Judicial review where a tribunal remits a matter to primary decision-maker without making an appellable decision
A decision by the AAT to send a matter back to the original decision-maker for reconsideration creates a dilemma for the aggrieved party: in the absence of a final ‘decision’, how can the right to appeal from a decision on a question of law (s 44 of the AAT Act) be engaged? The answer lies in s 39B relief.
The Commissioner of Taxation decided in 2012 to revoke the taxpayer’s endorsements for various charity tax concessions. The revocation was made effective retrospectively from 1 July 2000. The taxpayer objected and in due course sought review of the decision in the AAT.
The AAT’s critical finding was that, on a proper construction of the Commissioner’s power to revoke endorsement (s 426-55 of Sch 1 to the Taxation Administration Act 1953) the Commissioner first needed to assess the taxpayer’s entitlement to be endorsed at time the revocation was contemplated (ie, in 2012).
The AAT found there was not enough evidence before it about the taxpayer’s affairs in 2012 to enable it to decide whether the taxpayer was then entitled to be endorsed. So the AAT exercised a power (s 42D of the AAT Act) to remit the matter to the decision-maker for reconsideration of that issue.

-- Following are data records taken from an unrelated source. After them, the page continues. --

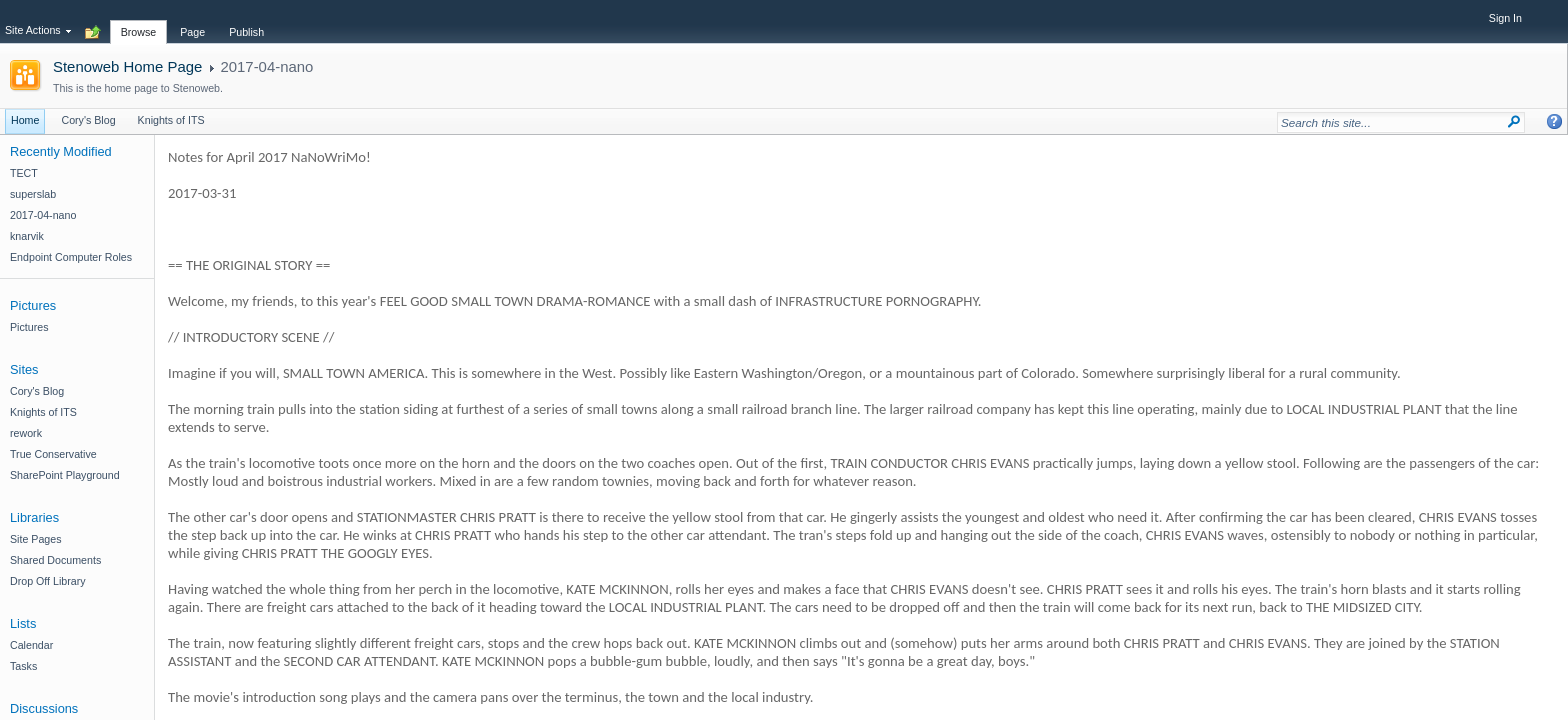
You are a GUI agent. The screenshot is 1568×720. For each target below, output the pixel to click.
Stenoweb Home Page (127, 66)
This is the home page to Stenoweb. (138, 88)
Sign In (1505, 18)
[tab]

The Commissioner disagreed with the AAT’s construction of the revocation power. He instituted proceedings in the Federal Court (sitting as a Full Court) to review the decision in two ways: first, by way of appeal on a question of law (s 44 of the AAT Act), and second, in the court’s prerogative (or ‘constitutional’) writ jurisdiction (s 39B of the Judiciary Act 1903).
Section 44 appeal on a question of law not available
Section 44(1) of the AAT Act enables an appeal on a question of law to be brought from a ‘decision’ of the AAT. The meaning of ‘decision‘ in this context was considered in cases early in the life of the AAT. It means the decision which constitutes the effective decision or determination of the application for review (that is, the final decision contemplated in s 43 of the AAT Act): Director-General of Social Services v Chaney (1980) 31 ALR 571 at 592-593 (Deane J).
The Full Court unanimously held that the AAT’s decision to remit the matter to the original decision-maker pursuant to s 42D was not a ‘decision’ within the meaning of s 44(1) of the AAT Act and there could be no appeal under that section. The language of s 42D makes it clear that the application to the AAT remains on foot (and its jurisdiction enlivened) while the original decision-maker reconsiders the decision.
Section 39B relief available, but no error of law found
The Commissioner’s proceeding therefore depended on his application for s 39B relief. The question was whether the discretion to grant s 39B relief should be exercised in circumstances where a statutory avenue of appeal existed (s 44 of the AAT Act)? There is ample authority that where appeal exists as an avenue to correct an error of law, this is a powerful discretionary reason not to grant s 39B relief: Kirk v Industrial Court (NSW) (2010) 239 CLR 531 FCT v Futuris Corporation Ltd (2008) 237 CLR 151.
The Full Court found that s 39B relief was available and should not be refused for discretionary reasons. No other avenue of appeal was available to challenge the exercise of the s 42D power.
Further, the Full Court found that the AAT’s construction of the revocation provision was right. The power of retrospective cancellation of an endorsement depended on a lack of entitlement to endorsement as at the date of the decision being made. This would not prevent the Commissioner (once the power was enlivened) from inquiring into the past to determine the period from which any revocation was to take effect. But it did prevented the Commissioner exercising the power of revocation at a time when corrective action had been taken and the taxpayer was compliant.